§ **WORK TO COMPLETE**
What you write should be an exact repeat of the lines from the one with "Mask: **left heart" through the final line below, minus the pictures.

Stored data

/---

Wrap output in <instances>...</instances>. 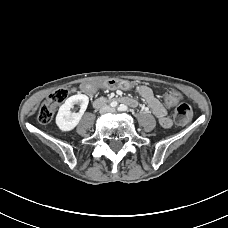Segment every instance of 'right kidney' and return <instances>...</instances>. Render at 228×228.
<instances>
[{"label":"right kidney","mask_w":228,"mask_h":228,"mask_svg":"<svg viewBox=\"0 0 228 228\" xmlns=\"http://www.w3.org/2000/svg\"><path fill=\"white\" fill-rule=\"evenodd\" d=\"M88 103L89 98L84 94L69 97L65 103L61 105L56 116V124L59 129L64 132L73 130L81 120ZM75 104L80 105V111L77 113L71 112V108H73Z\"/></svg>","instance_id":"1"}]
</instances>
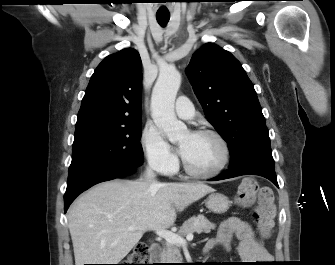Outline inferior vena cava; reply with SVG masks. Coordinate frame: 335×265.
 <instances>
[{
  "mask_svg": "<svg viewBox=\"0 0 335 265\" xmlns=\"http://www.w3.org/2000/svg\"><path fill=\"white\" fill-rule=\"evenodd\" d=\"M155 177L153 171H152V168L149 166L145 172V178L148 179V180H151ZM153 184L154 185H157L158 183L153 181Z\"/></svg>",
  "mask_w": 335,
  "mask_h": 265,
  "instance_id": "obj_1",
  "label": "inferior vena cava"
}]
</instances>
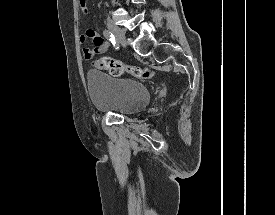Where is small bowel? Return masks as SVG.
Listing matches in <instances>:
<instances>
[{
    "label": "small bowel",
    "mask_w": 275,
    "mask_h": 215,
    "mask_svg": "<svg viewBox=\"0 0 275 215\" xmlns=\"http://www.w3.org/2000/svg\"><path fill=\"white\" fill-rule=\"evenodd\" d=\"M84 13L88 14L89 10L85 8ZM89 39L94 45V52H104L110 47V44L105 42L103 38L94 30H86L83 34L80 35L79 38L82 44H84ZM94 52L88 47L82 48V56L86 60H90L93 57Z\"/></svg>",
    "instance_id": "small-bowel-1"
}]
</instances>
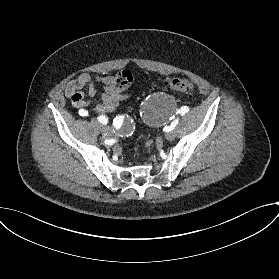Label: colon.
<instances>
[{
  "label": "colon",
  "mask_w": 279,
  "mask_h": 279,
  "mask_svg": "<svg viewBox=\"0 0 279 279\" xmlns=\"http://www.w3.org/2000/svg\"><path fill=\"white\" fill-rule=\"evenodd\" d=\"M168 88L174 92L181 94H193L195 90L194 83L184 77H174L166 81ZM148 150L151 149V146L147 147Z\"/></svg>",
  "instance_id": "5ec220e1"
}]
</instances>
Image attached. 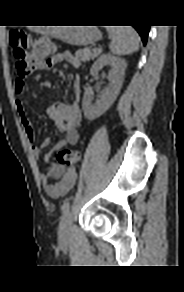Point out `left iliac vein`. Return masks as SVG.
Returning a JSON list of instances; mask_svg holds the SVG:
<instances>
[{"label": "left iliac vein", "mask_w": 184, "mask_h": 292, "mask_svg": "<svg viewBox=\"0 0 184 292\" xmlns=\"http://www.w3.org/2000/svg\"><path fill=\"white\" fill-rule=\"evenodd\" d=\"M72 229H73L72 215L70 213H67L64 215L59 225V240L60 241L67 240L71 235Z\"/></svg>", "instance_id": "left-iliac-vein-1"}]
</instances>
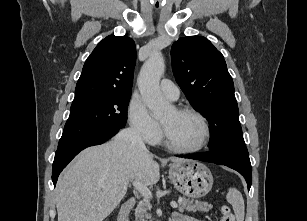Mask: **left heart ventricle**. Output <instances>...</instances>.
<instances>
[{
    "label": "left heart ventricle",
    "mask_w": 307,
    "mask_h": 221,
    "mask_svg": "<svg viewBox=\"0 0 307 221\" xmlns=\"http://www.w3.org/2000/svg\"><path fill=\"white\" fill-rule=\"evenodd\" d=\"M161 121L170 142L175 146L192 147L198 144L202 138V125L193 115L180 114L176 110H172Z\"/></svg>",
    "instance_id": "left-heart-ventricle-1"
}]
</instances>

\---

§ **YOUR RESPONSE**
Mask: **left heart ventricle**. Output <instances>...</instances>.
<instances>
[{
    "label": "left heart ventricle",
    "mask_w": 307,
    "mask_h": 221,
    "mask_svg": "<svg viewBox=\"0 0 307 221\" xmlns=\"http://www.w3.org/2000/svg\"><path fill=\"white\" fill-rule=\"evenodd\" d=\"M161 121L170 142L175 146L192 147L198 144L202 138V125L193 115L180 114L176 110H172Z\"/></svg>",
    "instance_id": "left-heart-ventricle-1"
}]
</instances>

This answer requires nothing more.